When legendary British Special Air Service (SAS) Major Roy Farran was dropped behind the lines in Northern Italy in early 1945, he knew he would be fighting alongside a ragtag band of Italian partisans, but it never crossed his mind that their ranks would be swollen by scores of Soviets.
His first intimation of that fact, upon parachuting into the snowy Apennine Mountains, was catching sight of a tall, dashing figure dressed in calf-high German army boots, a blue sailor’s cap atop his close-cropped blonde hair, and a strip of matching parachute silk knotted around his neck.
Distinctly Germanic-looking, the man had a guileless, open face, and a surprisingly boyish air. Farran warmed to his firm handshake and easy smile. This, it turned out, was Viktor Pirogov, the commander of the Soviet brigade of partisans fighting in this region, whose chosen nom de guerre was “Modena.”
As the Soviet Union was several countries and over a thousand miles away from where Farran was now, he wondered why on earth the Soviets had come there.

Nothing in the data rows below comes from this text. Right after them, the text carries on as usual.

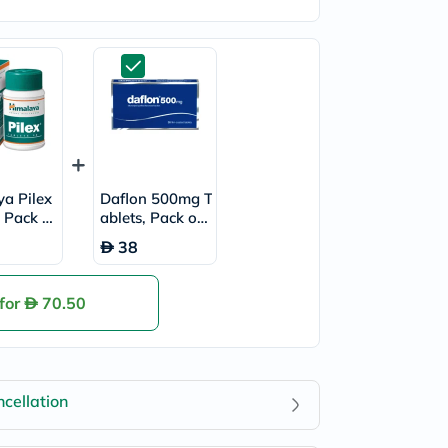
a Pilex
Daflon 500mg T
, Pack of
ablets, Pack of
30's
38
 for
70.50
cellation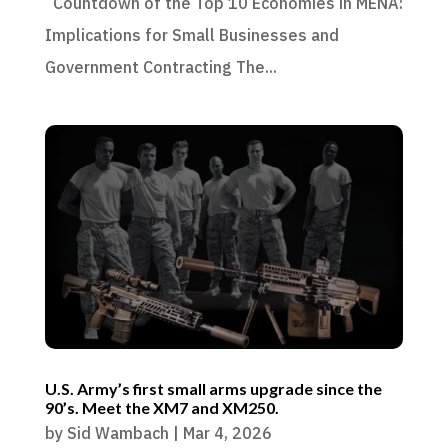
Countdown of the Top 10 Economies in MENA:
Implications for Small Businesses and
Government Contracting The...
U.S. Army’s first small arms upgrade since the
90’s. Meet the XM7 and XM250.
by
Sid Wambach
|
Mar 4, 2026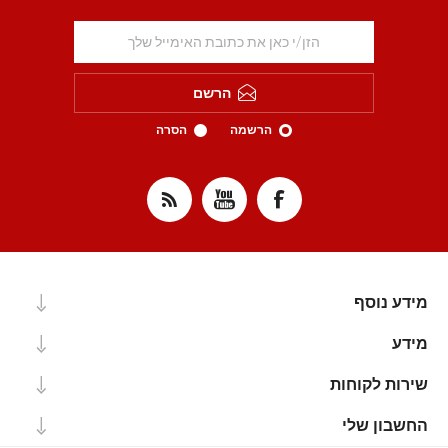
הרשם
הסרה
הרשמה
מידע נוסף
מידע
שירות לקוחות
החשבון שלי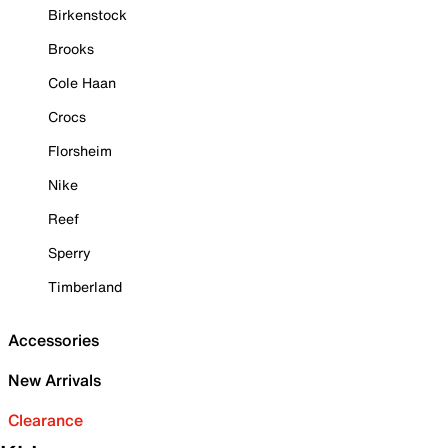
Birkenstock
Brooks
Cole Haan
Crocs
Florsheim
Nike
Reef
Sperry
Timberland
Accessories
New Arrivals
Clearance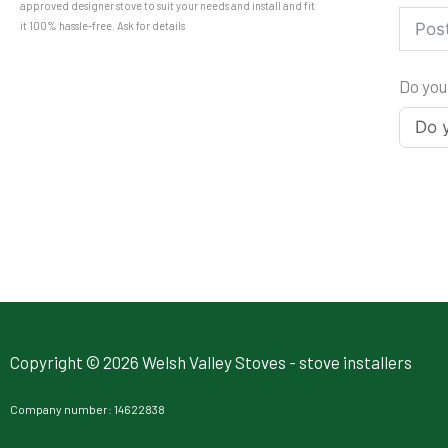
approved designer stove to suit your needs and install and fit
it 100% hassle-free. Ask for details
Do you
Copyright © 2026 Welsh Valley Stoves - stove installers
Company number: 14622838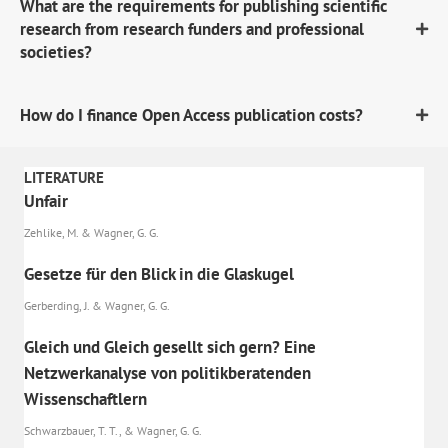
What are the requirements for publishing scientific
research from research funders and professional
societies?
How do I finance Open Access publication costs?
LITERATURE
Unfair
Zehlike, M. & Wagner, G. G.
Gesetze für den Blick in die Glaskugel
Gerberding, J. & Wagner, G. G.
Gleich und Gleich gesellt sich gern? Eine
Netzwerkanalyse von politikberatenden
Wissenschaftlern
Schwarzbauer, T. T., & Wagner, G. G.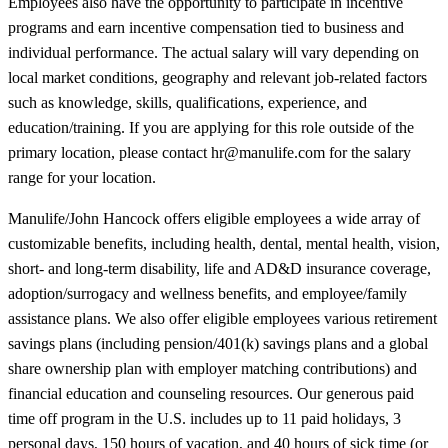
Employees also have the opportunity to participate in incentive
programs and earn incentive compensation tied to business and
individual performance. The actual salary will vary depending on
local market conditions, geography and relevant job-related factors
such as knowledge, skills, qualifications, experience, and
education/training. If you are applying for this role outside of the
primary location, please contact hr@manulife.com for the salary
range for your location.
Manulife/John Hancock offers eligible employees a wide array of
customizable benefits, including health, dental, mental health, vision,
short- and long-term disability, life and AD&D insurance coverage,
adoption/surrogacy and wellness benefits, and employee/family
assistance plans. We also offer eligible employees various retirement
savings plans (including pension/401(k) savings plans and a global
share ownership plan with employer matching contributions) and
financial education and counseling resources. Our generous paid
time off program in the U.S. includes up to 11 paid holidays, 3
personal days, 150 hours of vacation, and 40 hours of sick time (or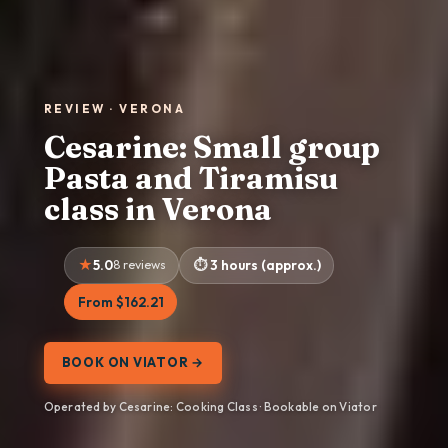
REVIEW · VERONA
Cesarine: Small group
Pasta and Tiramisu
class in Verona
5.0
8 reviews
3 hours (approx.)
From $162.21
BOOK ON VIATOR →
Operated by Cesarine: Cooking Class · Bookable on Viator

In 1943, Italy had decided that fascism was no longer the way forward. The nation had overthrown Mussolini and signed an alliance agreement with the Allies.
Up to that point the POW camps in Italy had been run largely by the Italian Army. On signing the armistice with the Allies, they allowed Allied POWs in many parts of the country to walk free.
Many British, Americans, Australians and others made good their escape, but there were also Soviet POW’s in Italy. Having been captured during the German invasion of the USSR in 1941, they had previously experienced terrible treatment as POW’s by the Germans, with thousands dying of starvation or being worked to death.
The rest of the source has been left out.